Then, the relationship between the risk factors and STDR was also conducted in the aforementioned way. ORs and 95% CIs were calculated. An α level of 0.05 was adopted as the significance level.

At last, nomograms for DR and STDR risk factors were developed, and significant risk factors in former binary logistic regression were regarded as predictors. Interpretation of the nomogram in the prediction of DR has been reported in former studies,35 which included two major parts. In the first part, the exact values of each predictor were vertically linked to a certain point (the first row of the nomogram), and the total points of each predictor were calculated. In the second part, the total points were linked to a specific risk incidence of DR and STDR (the last row of the nomogram), which has implications for clinical practice.

Results

From April 2014 to October 2015, 13 473 patients with DM from six provinces were enrolled in the study. A percentage of 45.9 patients were from the southern provinces (6180/13 473) and 54.1% were from the northern provinces (7293/13 473). Of all the patients, 13 304 patients were diagnosed with type 2 diabetes, 96 were diagnosed with type 1 diabetes and 73 were diagnosed with gestational diabetes. Patients were divided into a no DR and a DR group and a non-STDR and a STDR group, according to the fundus photograph grading. Five hundred and seventy-one patients were excluded from the DR risk factor analysis, and 683 patients were excluded from the STDR risk factor analysis because of the diagnostic rules mentioned above.

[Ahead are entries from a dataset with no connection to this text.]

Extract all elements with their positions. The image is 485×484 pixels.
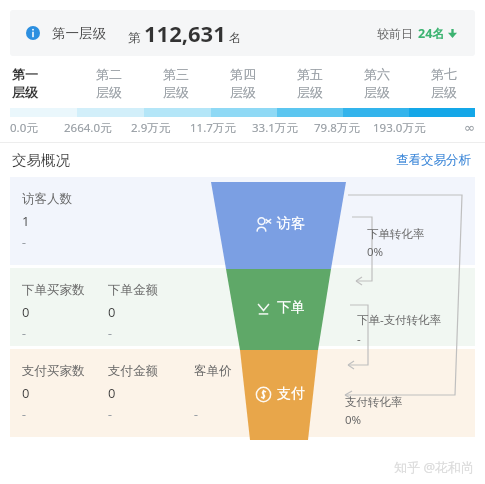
staticText: 客单价: [194, 363, 232, 379]
staticText: 支付买家数: [22, 363, 85, 379]
button[interactable]: 第五: [276, 64, 343, 102]
staticText: 33.1万元: [252, 120, 298, 136]
button[interactable]: 下单: [255, 299, 305, 317]
staticText: 层级: [364, 84, 390, 100]
staticText: 下单-支付转化率: [357, 312, 442, 328]
button[interactable]: 第四: [209, 64, 276, 102]
staticText: -: [22, 325, 26, 341]
button[interactable]: 访客: [255, 215, 305, 233]
other: 支付: [255, 386, 272, 403]
staticText: 1: [22, 212, 30, 230]
staticText: -: [194, 406, 198, 422]
other: Info: [26, 26, 40, 40]
staticText: 2664.0元: [64, 120, 112, 136]
staticText: 访客人数: [22, 191, 72, 207]
staticText: 第三: [163, 66, 189, 82]
button[interactable]: 访客人数: [10, 177, 475, 265]
button[interactable]: 第三: [142, 64, 209, 102]
staticText: -: [22, 406, 26, 422]
other: 下单: [255, 300, 272, 317]
staticText: 0%: [367, 244, 384, 260]
button[interactable]: 下单买家数: [10, 268, 475, 346]
staticText: 第一层级: [52, 25, 106, 42]
staticText: 第一: [12, 66, 38, 82]
staticText: -: [357, 331, 361, 347]
staticText: ∞: [464, 120, 475, 135]
staticText: 79.8万元: [314, 120, 360, 136]
staticText: 支付转化率: [345, 395, 403, 409]
staticText: 0.0元: [10, 120, 38, 136]
staticText: 下单金额: [108, 282, 158, 298]
staticText: 0: [22, 303, 30, 321]
button[interactable]: 第六: [343, 64, 410, 102]
staticText: 2.9万元: [131, 120, 171, 136]
staticText: 第二: [96, 66, 122, 82]
staticText: 下单: [277, 299, 305, 317]
staticText: 知乎 @花和尚: [394, 458, 475, 476]
staticText: 第五: [297, 66, 323, 82]
staticText: -: [108, 406, 112, 422]
staticText: 11.7万元: [190, 120, 236, 136]
staticText: 层级: [431, 84, 457, 100]
staticText: 较前日: [377, 26, 413, 41]
staticText: 第: [128, 30, 141, 46]
staticText: 支付: [277, 385, 305, 403]
staticText: 0%: [345, 412, 362, 428]
staticText: 112,631: [144, 18, 226, 48]
button[interactable]: Info: [10, 10, 475, 56]
button[interactable]: 查看交易分析: [394, 150, 473, 170]
staticText: 支付金额: [108, 363, 158, 379]
other: 访客: [255, 216, 272, 233]
staticText: 第四: [230, 66, 256, 82]
staticText: 查看交易分析: [396, 152, 471, 168]
staticText: 层级: [230, 84, 256, 100]
staticText: 访客: [277, 215, 305, 233]
staticText: 下单转化率: [367, 227, 425, 241]
staticText: 第七: [431, 66, 457, 82]
button[interactable]: 第一: [8, 64, 75, 102]
staticText: 193.0万元: [373, 120, 426, 136]
staticText: 第六: [364, 66, 390, 82]
staticText: 层级: [12, 84, 38, 100]
staticText: 0: [22, 384, 30, 402]
staticText: 下单买家数: [22, 282, 85, 298]
staticText: -: [108, 325, 112, 341]
staticText: 层级: [297, 84, 323, 100]
button[interactable]: 支付买家数: [10, 349, 475, 437]
staticText: 层级: [163, 84, 189, 100]
button[interactable]: 第二: [75, 64, 142, 102]
staticText: 24名: [418, 25, 445, 42]
button[interactable]: 第七: [410, 64, 477, 102]
staticText: 名: [229, 30, 242, 46]
staticText: -: [22, 234, 26, 250]
staticText: 交易概况: [12, 151, 70, 169]
button[interactable]: 支付: [255, 385, 305, 403]
staticText: 0: [108, 384, 116, 402]
staticText: 0: [108, 303, 116, 321]
staticText: 层级: [96, 84, 122, 100]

Finally, 12 733 patients were included in the DR risk factor analysis, and 12 621 patients were included in the STDR risk factor analysis (shown in figure 1).

Figure 1

Flow diagram of the data processing. DR, diabetic retinopathy; STDR, sight-threatening diabetic retinopathy.

First, analyses of the DR risk factors were performed, and the basic characteristics of all risk factors are shown in table 1. The results of the univariate analyses indicated that the age, diagnosis age, diabetes duration, SBP, DBP, waistline, hipline, WHR, medicine type (oral medication or insulin injection), FBG, PBG, HbA1c, BUN, and LDL were statistically significantly different between the groups (p<0.05), and no significant difference was found in the gender, BMI, Cr, cholesterol, triglyceride and HDL (p>0.05).

Table 1

Univariate analysis of DR risk factors (n=12 733)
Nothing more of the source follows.